The original cause of my almost falling into the canal was the path being narrow and in need of repair and possibly, but only possibly, our mutual expansive girth. But who to blame?
‘Not many people know,’ interjected my egotistical friend, ‘that the Grand Canal in Dublin, she that runs 144km from Ringsend south of Dublin city to the Shannon in the west of Ireland through twelve locks, is administered from the Six Counties!’
It was one of the clever concessions Republicans made during the Belfast Agreement, apparently. It is now administered by one of the six (at the time of writing) North/South Implementation Bodies established under the ‘British Irish Agreement in 1999’ -according to Waterways Ireland, or, better known to the rest of us, as the Belfast Agreement/ Good Friday Agreement (even, the Stormont Agreement!) but not as the British Irish Agreement.
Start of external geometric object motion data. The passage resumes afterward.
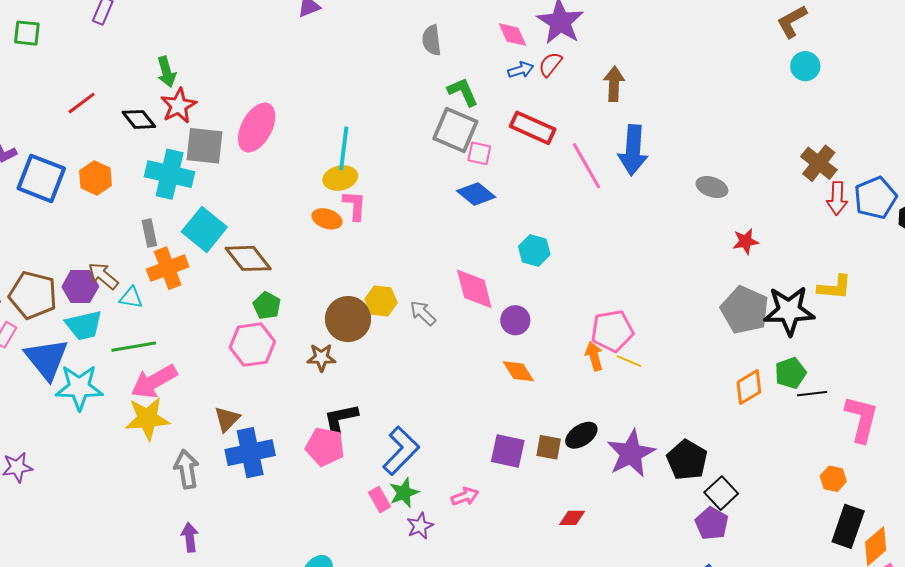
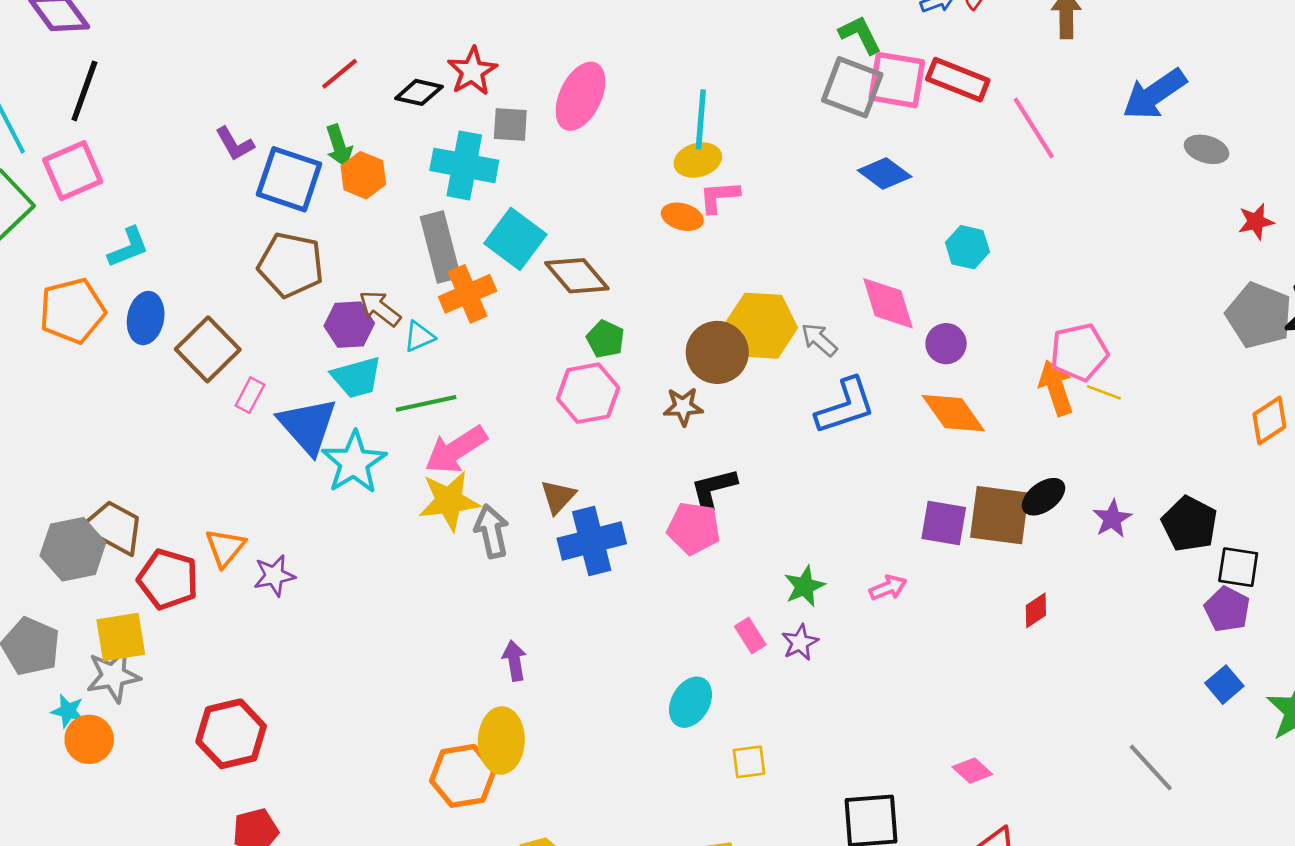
green arrow: (166, 72) -> (339, 146), moved
black diamond: (139, 119) -> (419, 92), turned -36
gray square: (204, 146) -> (510, 125), size x0.7
blue arrow: (633, 150) -> (1154, 94), moved, turned 54
pink square: (479, 153) -> (897, 80), moved, size x1.8
pink L-shape: (355, 205) -> (719, 197), turned -96
gray rectangle: (149, 233) -> (440, 247), size x1.8
brown pentagon: (33, 295) -> (291, 265), moved
cyan triangle: (131, 298) -> (419, 337), turned -30
yellow hexagon: (381, 301) -> (761, 326), size x1.6
orange arrow: (594, 356) -> (1056, 388), size x1.4
orange diamond: (518, 371) -> (953, 413), size x1.4
cyan star: (79, 387) -> (354, 462), turned -30
brown square: (549, 447) -> (999, 515), size x1.8
blue L-shape: (401, 451) -> (845, 406), moved, turned 30
purple star: (631, 453) -> (1112, 519), size x0.6
gray arrow: (187, 469) -> (492, 531), moved
black square: (721, 493) -> (1238, 567), turned -36
pink rectangle: (380, 500) -> (750, 635), moved
red diamond: (572, 518) -> (1036, 610), turned -32
purple star: (420, 526) -> (800, 642), moved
Thus I discovered that the headquarters for Waterways Ireland (WI) is in Enniskillen (in the Six Counties), with regional offices located in Carrick-on-Shannon, Scarriff and Dublin.
Waterways Ireland is responsible for the maintenance, management, development and restoration of inland navigable waterways, principally for recreational purposes. WI’s remit are the Barrow Navigation, the Erne System, the Lower Bann, the Royal Canal, the Shannon-Erne Waterway, the Shannon Navigation, and of relevance to us in this particular discourse, the Grand Canal. Imparting all this information had my friend’s swollen ego near bursting his head.
So, had we discovered the culprits responsible for the path’s disrepair and my almost drowning? Alas no. A twist viz this recent interesting exchange in Stormont (the parliament in Northern Ireland).
Sammy Wilson [Democratic Unionist Party-DUP]: ‘Looking through the list of capital projects, I see lock gates on the Shannon, bridge repairs on the Grand canal, enhancements of the Grand canal towpath, the Shannon Blueway and the multi-activity trail at Carrick-on-Shannon. Nearly every one of these projects is in the Irish Republic. Does the Minister see her role as fighting for projects in Northern Ireland or simply sitting there, handing over our money for projects in the Irish Republic?’
Further discourse informed all that that waterways capital projects in each jurisdiction are paid for by the government of that jurisdiction. So, NI money is not spent on capital projects in the republic. But, by the way, I wonder what Sammy thinks about the recent €1 million budgetary cutback for Waterways Ireland?
All this outs the real culprits for my almost Death by Swans- the Irish government.